RT 4.4.1 Documentation

Extensions

Introduction

RT has a lot of core features, but sometimes you have a problem to solve that's beyond the scope of just configuration. The standard way to add features to RT is with an extension, or plugin -- RT uses the terms interchangably.

Finding extensions

Most of the extensions written by Best Practical (and quite a few contributed by the community) are available from CPAN; a search for RT::Extension will turn up most of them. The Best Practical website also maintains a list, at http://www.bestpractical.com/rt/extensions.html

Installing extensions

RT extensions should be installed by downloading the .tar.gz file for the extensions, extracting it (with tar xzf filename.tar.gz), and following the instructions in its included README.

The instructions under INSTALLING in the README always take precedence over those found here. In general, however, the process is as follows:

  1. Run perl Makefile.PL to check for dependencies, and minimum versions of RT. If your RT is in an unusual location (not /opt/rt4/), you may need to set the RTHOME environment variable to the root of your RT location.

  2. Run make to prepare the package for installation.

  3. Run make install; you may need to run this step as root, or at least a user that has permission to install into RT's directories.

  4. If the extension contains database changes or new queues, scrips, templates, or the like, you will need to run make initdb to install them. Not all extensions have database changes, and most of them only need this step run when they are first installed, and not on later updates. Refer to the INSTALLING section of the module's documentation.

  5. Add the plugin to RT's configuration. By default, newly installed plugins are not enabled. On RT 4.2 and later, each plugin should be enabled by the Plugin() command:

        Plugin( 'RT::Extension::Example' );
        Plugin( 'RT::Extension::Sample' );

    On RT 4.0, enabling them instead requires adding them to the @Plugins configuration:

        Set( @Plugins, 'RT::Extension::Example', 'RT::Extension::Sample' );
  6. Configure any additional settings that the extension requires.
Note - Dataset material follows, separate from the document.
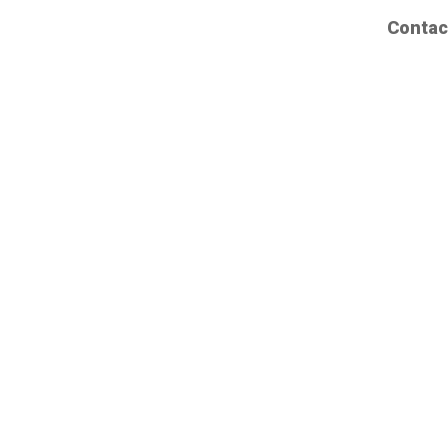
Contac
Many options that must be set before the plugin can be used. Read the documentation carefully.

  7. Next, clear the cache. RT caches the files it serves, and installing a plugin requires clearing this cache to ensure that the changes are served. This is done by removing files in the /opt/rt4/var/mason_data/obj directory:

       rm -rf /opt/rt4/var/mason_data/obj

    This step may not be necessary if the extension does not affect RT's display.
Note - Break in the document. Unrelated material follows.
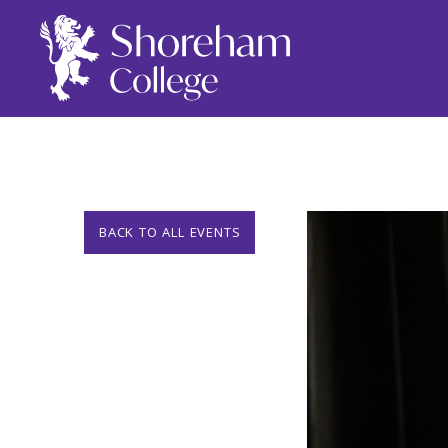
BACK TO ALL EVENTS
  8. Finally, restart your webserver. The steps for this will vary from webserver to webserver.

Again, the above are generalizations. The README shipped with the extension always takes precedence over the above steps.

We do not suggest using the command-line cpan or cpanm client to install RT extensions, despite them being available from CPAN. Those command-line clients are not aware of steps 4-8 listed above, and may result in an incomplete installation.